Şimdi bir soru soralım. PPK haziran başında politika faizini bir kez daha arttırıp %17,75 düzeyine çıkardığında bunun etkisini hemen görmeyi ve haziran enflasyonunun hız kesmesini mi bekliyordu? Elbette hayır. Zira böyle bir kararın etkisi en iyi ihtimalle temmuz enflasyonunda (o da sınırlı olarak) görülebilir. Diğer yandan şayet başarılı olursa enflasyonist beklentileri kırabilir. Ancak tekrar edecek olursak haziran enflasyonuna bir etkisi olmaz. O zaman bir soru daha; bugün elimizde beklentinin oldukça üzerinde gelmiş bir haziran enflasyonu verisi varken, yani yapılan faiz artışlarının muhtemel etkilerine dair henüz hiçbir veri belli olmamışken yine bir faiz artışı gerektiğini iddia etmek ne kadar anlamlı? Burada verilebilecek tek cevap var. O da, PPK’nın haziran enflasyonuna dair bir tahmininin olduğu ancak oranın bunun oldukça üstünde geldiği ve tahmin ettiği orana göre yaptığı faiz artışının gerçekleşen dikkate alındığında yetersiz kalacağı, sonuç olarak bu farkı kapatmak için bu artışın gerektiği.

Bir an için bu cevabın doğru olduğunu kabul edelim. Yalnız haziran ayındaki enflasyon tablosunun anormalliğini de not edelim. Özellikle açıklaması gerçekten güç bir gıda fiyatları artışı ve beklenenden çok daha sınırlı gerçekleşen giyim fiyatları düşüşü bu anormalliği gösteriyor. İddiamız o ki, bu durumda PPK açısından daha doğru olan faiz kararını vermeden önce temmuz enflasyonunu da görmesi ve haziranın bir anomaliden ziyade bir trend olduğundan emin olması gerekir. Zira PPK istediği zaman acil toplanıp politika faizine dair karar alabilir. Eğer ağustos başında enflasyona dair haziran kaynaklı endişeleri devam ederse PPK üyeleri toplanıp faizlerde bir artışa gidebilirler. Ayrıca haftalık ve gecelik fonlama miktarları değiştirilerek fonlama maliyeti politika faizinin üzerine çekilebilir. Şayet TCMB “gereğinden yüksek” faizlerin olumsuz etkilerinden endişe ediyorsa yapması gereken budur. Lakin malum çevrelerin böyle kaygıları olmadığı ortadadır. O yüzden onlar kararlarını çoktan vermiş durumdalar.

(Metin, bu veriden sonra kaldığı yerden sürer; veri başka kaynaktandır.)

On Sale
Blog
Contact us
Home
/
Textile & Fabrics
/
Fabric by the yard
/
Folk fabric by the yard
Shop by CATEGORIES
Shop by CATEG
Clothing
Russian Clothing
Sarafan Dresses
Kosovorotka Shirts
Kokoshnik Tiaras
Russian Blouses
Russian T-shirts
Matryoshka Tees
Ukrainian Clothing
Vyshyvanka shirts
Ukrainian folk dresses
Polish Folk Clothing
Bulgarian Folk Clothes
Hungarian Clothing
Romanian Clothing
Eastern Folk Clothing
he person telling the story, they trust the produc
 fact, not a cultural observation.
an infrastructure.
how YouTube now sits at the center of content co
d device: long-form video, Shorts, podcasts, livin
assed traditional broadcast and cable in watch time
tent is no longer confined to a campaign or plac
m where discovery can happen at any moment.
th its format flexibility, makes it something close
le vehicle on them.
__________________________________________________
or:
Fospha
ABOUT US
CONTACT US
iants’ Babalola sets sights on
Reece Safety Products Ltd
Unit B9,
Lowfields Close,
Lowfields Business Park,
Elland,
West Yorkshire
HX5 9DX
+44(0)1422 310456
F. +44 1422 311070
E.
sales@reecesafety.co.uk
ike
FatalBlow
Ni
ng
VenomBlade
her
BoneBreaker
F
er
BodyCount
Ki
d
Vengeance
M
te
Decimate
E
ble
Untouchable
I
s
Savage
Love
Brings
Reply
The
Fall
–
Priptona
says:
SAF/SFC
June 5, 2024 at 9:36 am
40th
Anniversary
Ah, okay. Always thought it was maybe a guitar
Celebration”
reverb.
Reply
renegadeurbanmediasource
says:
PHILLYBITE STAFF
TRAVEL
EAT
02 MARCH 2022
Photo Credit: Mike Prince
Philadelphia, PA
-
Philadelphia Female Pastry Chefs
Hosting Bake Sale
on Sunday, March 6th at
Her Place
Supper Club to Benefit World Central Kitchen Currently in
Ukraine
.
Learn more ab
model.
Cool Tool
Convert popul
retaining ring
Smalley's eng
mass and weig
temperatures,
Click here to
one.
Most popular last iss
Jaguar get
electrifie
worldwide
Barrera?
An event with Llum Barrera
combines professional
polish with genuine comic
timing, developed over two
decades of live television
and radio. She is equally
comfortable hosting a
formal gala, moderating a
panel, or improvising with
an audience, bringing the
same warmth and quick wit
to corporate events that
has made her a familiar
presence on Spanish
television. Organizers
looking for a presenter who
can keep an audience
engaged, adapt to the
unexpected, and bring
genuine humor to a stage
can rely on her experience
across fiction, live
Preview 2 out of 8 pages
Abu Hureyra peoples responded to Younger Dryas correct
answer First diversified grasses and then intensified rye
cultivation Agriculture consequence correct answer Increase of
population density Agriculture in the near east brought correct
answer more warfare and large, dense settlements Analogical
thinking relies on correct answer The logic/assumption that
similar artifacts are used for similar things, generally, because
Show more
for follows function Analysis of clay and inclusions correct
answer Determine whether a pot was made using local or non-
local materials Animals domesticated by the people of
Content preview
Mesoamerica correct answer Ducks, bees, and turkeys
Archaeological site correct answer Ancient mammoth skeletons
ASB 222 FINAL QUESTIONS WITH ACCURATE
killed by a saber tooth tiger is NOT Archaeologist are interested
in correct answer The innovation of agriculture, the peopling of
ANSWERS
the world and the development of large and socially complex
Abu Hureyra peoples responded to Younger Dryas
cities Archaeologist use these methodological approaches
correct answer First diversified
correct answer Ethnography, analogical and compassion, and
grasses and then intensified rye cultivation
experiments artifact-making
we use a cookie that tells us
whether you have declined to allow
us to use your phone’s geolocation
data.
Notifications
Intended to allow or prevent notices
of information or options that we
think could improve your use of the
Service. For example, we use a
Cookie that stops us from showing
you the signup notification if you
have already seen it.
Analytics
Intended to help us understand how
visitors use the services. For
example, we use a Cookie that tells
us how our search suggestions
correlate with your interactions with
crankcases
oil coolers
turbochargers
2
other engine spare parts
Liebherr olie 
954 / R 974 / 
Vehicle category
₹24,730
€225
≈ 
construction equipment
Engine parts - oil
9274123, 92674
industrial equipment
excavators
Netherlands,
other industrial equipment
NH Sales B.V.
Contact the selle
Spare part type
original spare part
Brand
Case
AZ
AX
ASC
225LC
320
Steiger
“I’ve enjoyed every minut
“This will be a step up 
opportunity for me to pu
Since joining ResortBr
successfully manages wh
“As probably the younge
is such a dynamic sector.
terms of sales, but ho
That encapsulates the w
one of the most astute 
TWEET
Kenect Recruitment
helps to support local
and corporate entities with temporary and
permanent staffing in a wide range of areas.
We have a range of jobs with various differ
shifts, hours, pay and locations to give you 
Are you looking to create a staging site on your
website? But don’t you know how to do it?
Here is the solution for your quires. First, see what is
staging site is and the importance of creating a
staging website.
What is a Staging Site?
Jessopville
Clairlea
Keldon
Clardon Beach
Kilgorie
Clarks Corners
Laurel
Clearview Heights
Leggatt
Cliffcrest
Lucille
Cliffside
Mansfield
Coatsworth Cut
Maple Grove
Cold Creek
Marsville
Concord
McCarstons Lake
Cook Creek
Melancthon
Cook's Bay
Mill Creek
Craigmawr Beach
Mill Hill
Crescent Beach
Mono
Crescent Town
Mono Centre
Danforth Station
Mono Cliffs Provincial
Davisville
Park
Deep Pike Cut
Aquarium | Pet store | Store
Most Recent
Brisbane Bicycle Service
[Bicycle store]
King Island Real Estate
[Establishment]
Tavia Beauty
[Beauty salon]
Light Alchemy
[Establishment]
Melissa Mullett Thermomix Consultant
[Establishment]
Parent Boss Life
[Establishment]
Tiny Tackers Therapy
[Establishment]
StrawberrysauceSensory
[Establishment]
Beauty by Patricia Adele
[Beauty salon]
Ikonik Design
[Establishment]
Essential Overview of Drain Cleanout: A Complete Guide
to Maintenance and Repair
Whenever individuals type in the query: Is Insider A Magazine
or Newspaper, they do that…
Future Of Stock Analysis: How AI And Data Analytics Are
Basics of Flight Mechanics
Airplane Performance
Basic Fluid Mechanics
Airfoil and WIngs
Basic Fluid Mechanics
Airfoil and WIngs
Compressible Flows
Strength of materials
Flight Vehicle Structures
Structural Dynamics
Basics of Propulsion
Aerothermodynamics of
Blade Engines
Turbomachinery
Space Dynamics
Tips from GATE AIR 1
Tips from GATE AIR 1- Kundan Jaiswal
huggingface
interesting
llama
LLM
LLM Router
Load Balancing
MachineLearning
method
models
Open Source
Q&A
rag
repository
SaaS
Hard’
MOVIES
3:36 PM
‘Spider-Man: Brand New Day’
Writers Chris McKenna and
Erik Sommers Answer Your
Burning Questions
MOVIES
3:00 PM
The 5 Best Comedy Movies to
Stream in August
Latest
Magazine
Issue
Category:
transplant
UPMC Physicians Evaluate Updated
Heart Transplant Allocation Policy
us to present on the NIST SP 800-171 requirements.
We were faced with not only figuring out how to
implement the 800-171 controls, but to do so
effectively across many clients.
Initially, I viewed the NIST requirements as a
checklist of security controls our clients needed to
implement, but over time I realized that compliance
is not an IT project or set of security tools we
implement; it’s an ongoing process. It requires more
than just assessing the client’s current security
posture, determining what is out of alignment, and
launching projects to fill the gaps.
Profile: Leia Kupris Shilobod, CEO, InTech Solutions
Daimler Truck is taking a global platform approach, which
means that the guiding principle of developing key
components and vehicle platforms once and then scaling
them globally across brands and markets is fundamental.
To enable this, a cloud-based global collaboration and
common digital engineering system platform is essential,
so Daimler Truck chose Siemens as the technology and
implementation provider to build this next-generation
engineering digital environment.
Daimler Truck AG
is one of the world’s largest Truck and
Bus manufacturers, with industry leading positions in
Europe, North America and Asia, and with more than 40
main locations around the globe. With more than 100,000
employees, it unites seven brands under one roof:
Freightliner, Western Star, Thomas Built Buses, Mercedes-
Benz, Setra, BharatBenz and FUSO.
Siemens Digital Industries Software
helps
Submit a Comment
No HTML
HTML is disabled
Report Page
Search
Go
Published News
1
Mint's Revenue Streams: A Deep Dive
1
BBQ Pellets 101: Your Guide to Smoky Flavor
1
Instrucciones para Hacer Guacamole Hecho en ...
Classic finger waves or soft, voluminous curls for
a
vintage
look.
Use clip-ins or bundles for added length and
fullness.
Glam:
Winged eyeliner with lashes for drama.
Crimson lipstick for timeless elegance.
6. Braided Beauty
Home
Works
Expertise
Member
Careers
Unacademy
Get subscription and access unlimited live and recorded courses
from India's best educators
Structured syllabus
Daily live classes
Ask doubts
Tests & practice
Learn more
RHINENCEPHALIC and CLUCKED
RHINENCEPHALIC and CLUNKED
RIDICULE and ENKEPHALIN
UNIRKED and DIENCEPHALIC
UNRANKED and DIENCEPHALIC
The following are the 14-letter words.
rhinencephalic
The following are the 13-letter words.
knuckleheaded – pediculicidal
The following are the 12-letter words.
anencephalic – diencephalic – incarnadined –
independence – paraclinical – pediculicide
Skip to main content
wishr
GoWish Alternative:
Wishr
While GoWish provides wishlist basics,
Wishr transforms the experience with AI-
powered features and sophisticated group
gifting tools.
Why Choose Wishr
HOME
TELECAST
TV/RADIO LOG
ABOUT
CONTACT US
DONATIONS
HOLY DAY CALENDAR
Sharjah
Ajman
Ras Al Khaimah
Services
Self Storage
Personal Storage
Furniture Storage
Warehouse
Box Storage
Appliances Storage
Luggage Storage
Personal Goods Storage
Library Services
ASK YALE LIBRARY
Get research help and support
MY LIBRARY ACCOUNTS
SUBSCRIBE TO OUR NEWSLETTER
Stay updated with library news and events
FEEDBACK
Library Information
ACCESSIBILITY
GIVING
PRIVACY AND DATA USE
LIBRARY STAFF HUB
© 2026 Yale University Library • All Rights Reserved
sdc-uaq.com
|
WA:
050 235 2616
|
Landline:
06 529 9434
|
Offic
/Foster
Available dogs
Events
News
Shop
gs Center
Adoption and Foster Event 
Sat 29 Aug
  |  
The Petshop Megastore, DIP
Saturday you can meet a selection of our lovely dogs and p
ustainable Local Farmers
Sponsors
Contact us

Burada yazıyı fazla uzatmadan bir tespit daha yapacağız. O da PPK kararlarına dair beklentilerin artık bir sınav, bir test haline getirilmiş olması. Uzun zamandır aynı senaryo tekrarlanıyor. Daha iki hafta öncesinden bu PPK toplantısına dair yine aynı söylemler başlamıştı; “PPK faiz artırımı kararı alarak bağımsızlık testinden geçmeli”. Zira faizin artması gerektiği tartışmasız doğru. Şayet Merkez bunu yapmazsa bağımsızlık sınavından kalacak. Bağımsız olmayan bir Merkez Bankası’nın da güvenilirliği kalmaz. Bu durumda sermaye çıkışı hızlanır ve kur hızla yukarı çıkar. İşte bu yüzden faiz artışı şart. Tam bir kuşatılmışlık değil mi? Yalnız bunda kendi kabahatimizi ve bu kuşatılmaya maalesef izin verdiğimizi de göz ardı etmeyelim. Bu seferki PPK toplantısına dair bir özel durumu da belirtmekte fayda var. O da 24 Haziran’ın ardından yeni bir dönemin başlaması ve bu yeni dönemde ekonomi yönetiminin tek elde toplanması. Daha atanır atanmaz yeni Bakanımız Berat Albayrak ismi üzerinde koparılan “yaygara” ve bu PPK da alınacak faiz kararının Albayrak için de bir sınav olacağı yönündeki algı operasyonu meseleyi daha da belirginleştirmiş durumda.

Tercih PPK üyelerinindir. Ya “bağımsız” karar alacaklar ve bu kuşatılmışlığa bir cevap verecekler ya da bağımlılıklarını perçinleyecekler. Unutmasınlar ki bugün malum çevrelerin “beklentilerine” uygun alacakları bir kararın çok ciddi maliyetleri olacak. Üstelik bir sonraki toplantıya kollarını biraz daha bağlamış, teslimiyetlerini biraz daha arttırmış olacak. Lakin PPK toplantısının sonunda, enflasyondaki gidişatı takip ederek faiz kararlarını ona göre vereceklerini açıklamayı seçerlerse hem ekonomiye gereksiz yeni maliyetler yükleme riskini almayacaklar hem de gerçekten “bağımsız” olduklarını gösterecekler.